» What to work on
In the following listing, find the lines containing "strategy" and report them.

-- -- --

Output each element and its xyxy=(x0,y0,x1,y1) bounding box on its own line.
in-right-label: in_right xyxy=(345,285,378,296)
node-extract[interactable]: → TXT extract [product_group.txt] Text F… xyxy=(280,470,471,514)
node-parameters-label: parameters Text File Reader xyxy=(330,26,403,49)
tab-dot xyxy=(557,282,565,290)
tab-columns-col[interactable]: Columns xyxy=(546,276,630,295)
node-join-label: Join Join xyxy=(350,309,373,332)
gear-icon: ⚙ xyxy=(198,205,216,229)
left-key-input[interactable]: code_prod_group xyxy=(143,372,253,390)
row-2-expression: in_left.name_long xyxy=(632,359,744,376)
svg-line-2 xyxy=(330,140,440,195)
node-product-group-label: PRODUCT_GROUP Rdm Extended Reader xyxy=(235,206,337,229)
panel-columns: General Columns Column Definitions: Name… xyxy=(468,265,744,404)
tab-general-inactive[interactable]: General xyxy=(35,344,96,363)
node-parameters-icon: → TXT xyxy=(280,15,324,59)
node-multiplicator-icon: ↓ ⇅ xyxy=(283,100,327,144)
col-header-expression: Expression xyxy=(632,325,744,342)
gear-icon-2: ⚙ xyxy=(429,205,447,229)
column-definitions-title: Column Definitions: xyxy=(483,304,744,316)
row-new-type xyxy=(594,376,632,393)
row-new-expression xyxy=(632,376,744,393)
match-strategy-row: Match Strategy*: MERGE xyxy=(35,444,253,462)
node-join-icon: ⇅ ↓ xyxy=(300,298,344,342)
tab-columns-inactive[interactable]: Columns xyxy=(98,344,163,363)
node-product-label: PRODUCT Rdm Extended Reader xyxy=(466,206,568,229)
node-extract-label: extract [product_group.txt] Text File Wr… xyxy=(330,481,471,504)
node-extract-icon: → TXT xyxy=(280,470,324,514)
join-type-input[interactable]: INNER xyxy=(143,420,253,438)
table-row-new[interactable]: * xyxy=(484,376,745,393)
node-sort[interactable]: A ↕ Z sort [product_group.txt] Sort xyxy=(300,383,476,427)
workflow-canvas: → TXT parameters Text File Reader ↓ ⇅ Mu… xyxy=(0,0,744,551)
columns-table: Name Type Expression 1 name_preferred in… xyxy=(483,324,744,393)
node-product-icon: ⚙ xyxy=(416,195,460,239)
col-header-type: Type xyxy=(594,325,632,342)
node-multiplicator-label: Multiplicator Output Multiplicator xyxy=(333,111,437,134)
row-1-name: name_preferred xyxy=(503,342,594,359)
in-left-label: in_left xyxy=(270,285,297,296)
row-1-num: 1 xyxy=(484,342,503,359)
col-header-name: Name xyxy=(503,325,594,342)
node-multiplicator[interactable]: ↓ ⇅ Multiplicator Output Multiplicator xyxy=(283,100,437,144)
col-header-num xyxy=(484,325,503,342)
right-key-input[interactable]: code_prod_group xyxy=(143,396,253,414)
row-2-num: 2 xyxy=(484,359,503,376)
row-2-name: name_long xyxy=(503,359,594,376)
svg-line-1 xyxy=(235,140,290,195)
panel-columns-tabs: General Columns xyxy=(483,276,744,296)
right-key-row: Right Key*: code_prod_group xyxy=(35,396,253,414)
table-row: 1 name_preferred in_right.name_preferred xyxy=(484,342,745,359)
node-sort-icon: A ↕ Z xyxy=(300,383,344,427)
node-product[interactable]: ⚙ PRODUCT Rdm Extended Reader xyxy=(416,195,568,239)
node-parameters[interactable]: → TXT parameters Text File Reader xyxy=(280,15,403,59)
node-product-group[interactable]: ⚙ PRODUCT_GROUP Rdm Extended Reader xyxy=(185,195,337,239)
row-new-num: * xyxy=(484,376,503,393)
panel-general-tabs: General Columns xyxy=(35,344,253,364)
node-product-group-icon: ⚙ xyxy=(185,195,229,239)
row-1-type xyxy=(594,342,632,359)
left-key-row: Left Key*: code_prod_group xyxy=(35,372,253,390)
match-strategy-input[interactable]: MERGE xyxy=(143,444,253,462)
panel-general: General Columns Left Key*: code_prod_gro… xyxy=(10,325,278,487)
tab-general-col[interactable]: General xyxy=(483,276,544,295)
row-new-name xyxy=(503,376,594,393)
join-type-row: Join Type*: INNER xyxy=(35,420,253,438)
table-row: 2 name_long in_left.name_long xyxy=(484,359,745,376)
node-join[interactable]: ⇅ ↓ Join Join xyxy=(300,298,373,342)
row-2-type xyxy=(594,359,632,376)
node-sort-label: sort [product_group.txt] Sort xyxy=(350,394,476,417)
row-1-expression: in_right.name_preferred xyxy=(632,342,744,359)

-- -- --

» Solution for this problem
match-strategy-row: Match Strategy*: MERGE xyxy=(35,444,253,462)
match-strategy-input[interactable]: MERGE xyxy=(143,444,253,462)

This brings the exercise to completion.